The rich are retreating into gated communities, hiring security firms, posting sentries (these are especially obvious outside synagogues, which have felt unprotected since anti-Israel protesters were allowed to behave menacingly at their doors while the police looked on). Walls are springing up – including a hideous new fence around Parliament.

In my native Lima, big houses had uniformed watchmen (Latin American Spanish is full of delicious English loanwords, and a security guard is known as a “guachimán”). How long before London goes the same way?

For those who cannot afford their own guachimanes, there is always do-it-yourself enforcement. A news item about a couple who traced their stolen Jaguar through its airtag and stole it back has unleashed an online flood of similar recollections. Always the same story: a car stolen, owners calling police to beg them to intercept it before the thieves found the airtag, the police sitting on their hands, the owners acting themselves.

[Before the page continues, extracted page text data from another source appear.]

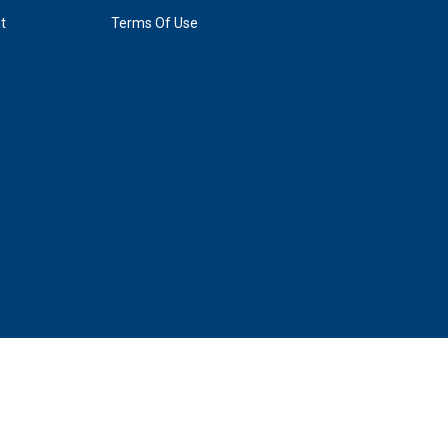
. Tickets go on sale online for this event at 10 a.m. on
t
Terms Of Use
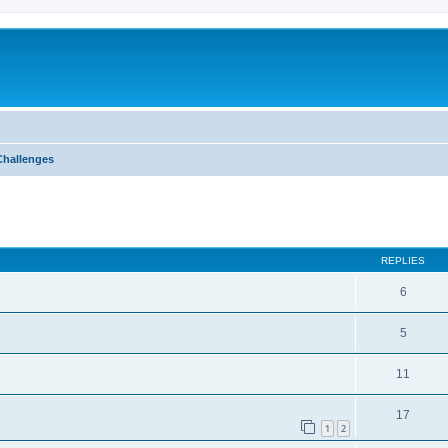
Challenges
ed search
REPLIES
6
5
11
17
1
2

Private citizens are plugging the gaps left by our crumbling state apparatus. A group of volunteers has been washing graffiti from Tube trains – prompting the extraordinary response that they should have left it to the experts as they might be using the wrong cleaning fluids.

Robert Jenrick, the tireless shadow justice secretary, spent a morning personally confronting fare dodgers, asking them on camera why they felt they should not pay like everyone else. The numpties at Transport for London, sensing that they were being shown up, complained that he had not sought their permission to film on their property.

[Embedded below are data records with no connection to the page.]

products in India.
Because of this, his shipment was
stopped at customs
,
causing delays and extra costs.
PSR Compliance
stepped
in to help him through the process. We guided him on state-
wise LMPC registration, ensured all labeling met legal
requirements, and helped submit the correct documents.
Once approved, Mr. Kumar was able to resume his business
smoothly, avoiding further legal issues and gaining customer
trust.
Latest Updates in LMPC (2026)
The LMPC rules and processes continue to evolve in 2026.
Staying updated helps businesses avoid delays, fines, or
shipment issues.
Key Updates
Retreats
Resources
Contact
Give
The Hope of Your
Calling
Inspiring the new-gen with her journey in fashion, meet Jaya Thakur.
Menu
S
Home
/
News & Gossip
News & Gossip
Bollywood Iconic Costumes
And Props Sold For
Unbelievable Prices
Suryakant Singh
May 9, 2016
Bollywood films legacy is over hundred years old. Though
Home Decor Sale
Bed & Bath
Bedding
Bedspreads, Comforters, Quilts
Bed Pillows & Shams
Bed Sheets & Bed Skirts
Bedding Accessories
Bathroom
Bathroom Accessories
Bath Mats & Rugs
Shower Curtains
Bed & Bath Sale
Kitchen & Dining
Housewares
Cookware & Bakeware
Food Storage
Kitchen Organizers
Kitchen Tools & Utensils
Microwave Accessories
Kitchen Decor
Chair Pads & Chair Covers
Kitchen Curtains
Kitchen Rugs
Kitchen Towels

I happen to believe that lots of things that are badly done by the state could be better done by private individuals. I don’t understand why the Government needs to own and operate London Underground, and there is a strand of libertarian thought that holds that most of the functions of the police should indeed be hived off to private firms.

But we are a million miles away from libertarianism. We have the highest taxes since the 1940s, we have more than tripled the national debt since the turn of the century and we are passing pettifogging laws on everything from the regulation of football to what employers must do to prevent their staff from overhearing the wrong things in the workplace.

It is in this sense that we are most authentically becoming like a developing nation. A Government that aspires to do things that are none of its business simultaneously fails in its core responsibilities – above all, in its duty to provide a functioning justice system that protects property.